Elections in Russia and Bolivia

When Russia holds elections, whether national, regional or municipal, the votes are first counted at the polling stations. Each station serves a polling precinct, the minimal unit in the system so to say. Each precinct has its own electoral commission, made up of local residents, which supervises polling at the station and counts the votes after the station closes at the end of polling hours. The commissioners count the ballots by hand (sometimes watched by independent observers), sign the results tally and send it to the commission overseeing the vote in the electoral district. Eventually these results reach the most senior electoral commission responsible for the voting, which enters them into the results database.

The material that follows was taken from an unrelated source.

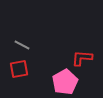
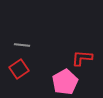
gray line: rotated 21 degrees counterclockwise
red square: rotated 24 degrees counterclockwise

Rigging the vote works best at the precinct level if all the commissioners are government employees or clients and no observers are present. It can be virtually impossible to prove that the ballots have been miscounted. Government-friendly operators could also input the wrong data into the results database but fraud at this level must be easier to detect and prove than polling-station fraud. In the past five years or so the Kremlin, it seems, has abandoned this method and moved on to precinct-level shenanigans. Moreover, its electoral strategy is now based on banning opposition candidates from running altogether.

Now let’s refocus onto a place southwest of Russia. Last Sunday’s presidential election in Bolivia has been marred by allegations of fraud during the vote count. Drawing parallels with Russian elections isn’t easy because the double-track count isn’t practiced in Russia:

Hours after polling booths closed on Sunday, the Supreme Electoral Tribunal released the first results of the quick count…

With 83.8% of the votes verified, its website showed Mr Morales leading with 45.3%, leaving Mr Mesa in second place with 38.2%…

But then the website with the quick count stopped being updated for 24 hours…

When the quick count was finally updated on Monday evening, Mr Morales had a lead of 10.12 percentage points – just wide enough to stave off a second round.

This sounds like something that may have happened in Russia 10-15 years ago and would correspond to top-level tampering. But there’s also a “detailed count” in Bolivia, which doesn’t correspond to any Russia procedure as far as I know. Its results differed materially from the quick count:

With 72% of the votes counted, Mr Morales just had a 0.58 percentage point lead over Mr Mesa, making a second round highly likely.

Now, the site for the detailed count still shows that the Morales’s lead over Mesa, with 100% of the votes counted, is slightly less than 10%.

What’s the Kremlin connection here? It may have nothing to do with the counting process but, as Russian journalists have reported, Russian consultants helped Morales run the campaign:

“They do not have the highest results, but there are never public scandals” – this phrase was used by Russian official, who asked not to be named, to describe the work of the political strategists who work for Rosatom.

However, Rosatom is not a political consultancy – it’s the state-owned company responsible for all of Russia’s nuclear facilities. True, but consider this:

…Rosatom… is traditionally responsible for elections in the cities where its facilities are located. For example, in 2016, when Russia elected the lower chamber of its Parliament, political strategists hired by Rosatom ensured the victory of the ruling “United Russia” party in 10 cities…

And this:

In 2016, the head of the company, Sergey Kiriyenko, moved to the position of first deputy head of the presidential administration. In this post he is responsible for all domestic policy in Russia…

Including elections, it should be added. Kiriyenko was briefly PM in 1998, including the late August, when Russia defaulted on its ruble debt. He played the role of a pre-designated scapegoat and was duly sacked after the fiscal collapse but managed an impressive comeback. He is probably more influential today than he was as PM in 1998.

It was Kiriyenko’s staff at the Kremlin that coordinated the selection of specialists to be sent to Bolivia… The head of the regional department of Rosatom… was directly responsible for sending the mission to Bolivia.

The puzzle begins to fit together. Consider one more piece:

…Rosatom has a contract with Bolivia for the construction of a nuclear center worth $300 million in El Alto. Russian state energy giant Gazprom became a participant in gas production projects, and “Russian Helicopters” (part of the state company “Rostech”) has a plan to sell helicopters to the Bolivian army.

If Morales lost the election, the fate of these contracts “would be in doubt”…

By Latin American standards, there’s nothing particularly outrageous about all this, unless Rosatom was directly involved in falsifying the election results. I doubt it was, since you have to be a local for that – at most, the Russians may have shared their Russian experience with Morales’s team. In the long run, staking everything on one side in a political conflict doesn’t look like a sustainable approach, and Rosatom’s business by nature is all about the long term. I wonder if they are hedging their risks and if yes, how exactly.